Demographic info like age, sex, race would help a lot like any other study but is strictly optional. I will post any interesting results. Anyone who participates can ask for any results. Please do not give your real name or any personal info, this is the internet! My school email is [email protected] if you have questions. Thanks so much for any input
. -Ken

1. Are the people who fish the piers and bridges mostly locals or out of towners?
2. What do you consider local?
3. How many days per year do you fish?
4. Are the piers the only place you fish, or is it just an option?
5. How long is your average fishing trip?
6. What kind of fish do you target?
7. Dose each pier have its own group of regulars or is it a mash up?
8. What's your best fish story from the bridges/piers?
9. Which pier is the most productive?
10. Is the fishing community important to the culture of Pensacola?
11. Is it important to the economy?
12. How could the piers be improved? 
Please feel free to add anything else.
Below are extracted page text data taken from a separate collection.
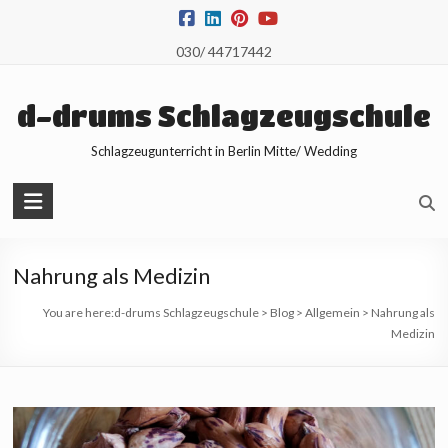
Skip
to
030/ 44717442
content
d-drums Schlagzeugschule
Schlagzeugunterricht in Berlin Mitte/ Wedding
Nahrung als Medizin
You are here:
d-drums Schlagzeugschule
>
Blog
>
Allgemein
>
Nahrung als
Medizin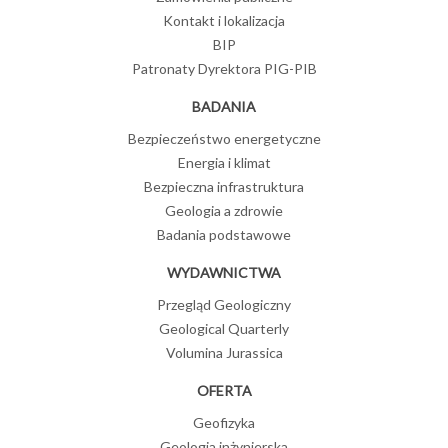
Kontakt i lokalizacja
BIP
Patronaty Dyrektora PIG-PIB
BADANIA
Bezpieczeństwo energetyczne
Energia i klimat
Bezpieczna infrastruktura
Geologia a zdrowie
Badania podstawowe
WYDAWNICTWA
Przegląd Geologiczny
Geological Quarterly
Volumina Jurassica
OFERTA
Geofizyka
Geologia inżynierska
Ask your own questions too!


----------



## keperry1182 (Oct 6, 2010)

Also, this isn't for any official agency or anything. I really want to highlight the importance of fishing to our economy and culture. I want to focus more on the everyday shore angler than the boat crowd. It's not that they aren't just as important, just that there has been a lot of research done with that community by comparison.


----------



## reelthrill (Oct 3, 2007)

9). The Panama City and County pier for sailfish, Okaloosa Pier for tarpon, Navarre Pier for cobia, Pensacola is a good mixture of all these fish.


----------



## reelthrill (Oct 3, 2007)

11). One of the pier employees told me that Panama City pier brings in more revenue than all the other city revenue producing projects combined.


----------



## reelthrill (Oct 3, 2007)

6). Sailfish, Cobia, and Tarpon


----------



## keperry1182 (Oct 6, 2010)

Thank you


----------